• _Transcribed page contents_:
——

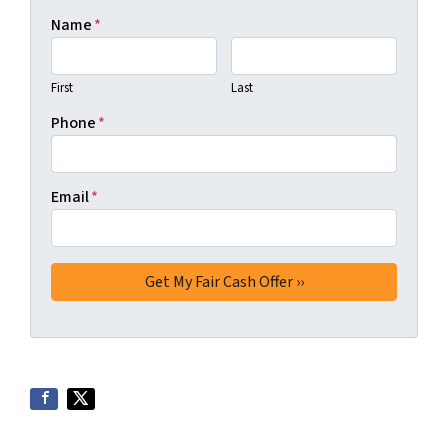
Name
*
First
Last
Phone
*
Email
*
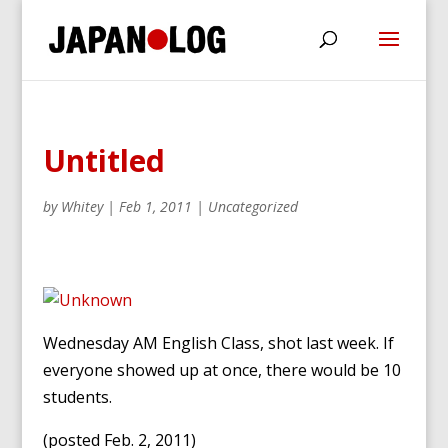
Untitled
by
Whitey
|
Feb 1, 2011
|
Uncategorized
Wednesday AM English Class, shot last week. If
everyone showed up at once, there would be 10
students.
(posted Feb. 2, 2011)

——

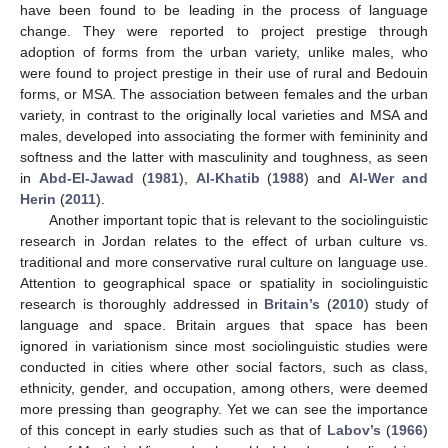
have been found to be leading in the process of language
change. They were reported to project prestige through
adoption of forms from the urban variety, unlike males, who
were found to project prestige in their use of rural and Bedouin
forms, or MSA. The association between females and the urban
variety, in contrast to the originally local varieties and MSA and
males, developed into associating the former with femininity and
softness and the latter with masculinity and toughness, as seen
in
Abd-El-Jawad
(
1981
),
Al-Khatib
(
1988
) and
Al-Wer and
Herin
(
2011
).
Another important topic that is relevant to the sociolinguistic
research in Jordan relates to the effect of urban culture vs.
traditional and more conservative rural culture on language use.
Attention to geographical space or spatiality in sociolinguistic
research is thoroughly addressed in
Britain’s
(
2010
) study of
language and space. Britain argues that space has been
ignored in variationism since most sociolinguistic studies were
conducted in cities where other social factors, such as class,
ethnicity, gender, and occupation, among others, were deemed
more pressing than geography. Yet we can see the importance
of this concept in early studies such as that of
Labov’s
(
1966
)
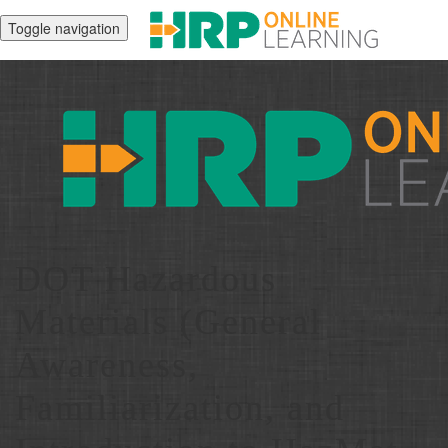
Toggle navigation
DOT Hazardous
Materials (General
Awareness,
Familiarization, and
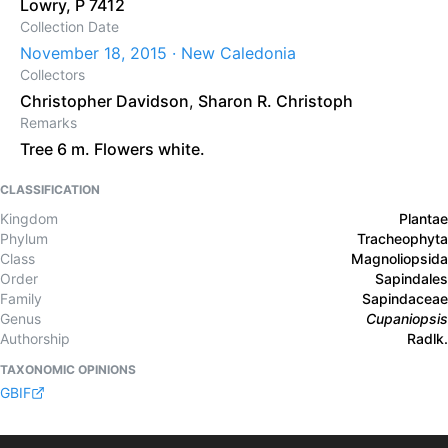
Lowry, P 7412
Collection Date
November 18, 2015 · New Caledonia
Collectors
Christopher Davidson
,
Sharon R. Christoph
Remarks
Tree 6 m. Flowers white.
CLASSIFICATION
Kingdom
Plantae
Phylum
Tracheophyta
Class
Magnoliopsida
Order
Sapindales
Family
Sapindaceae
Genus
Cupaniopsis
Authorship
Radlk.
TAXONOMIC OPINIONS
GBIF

——

• _Your instructions_: Could you return exactly the stretch of the data above that starts at the line with "Feb 1, 2011" and ends at the line with "(posted Feb. 2, 2011)", both lines included?

• _Output for this task_:
Feb 1, 2011
|
Uncategorized
Wednesday AM English Class, shot last week. If
everyone showed up at once, there would be 10
students.
(posted Feb. 2, 2011)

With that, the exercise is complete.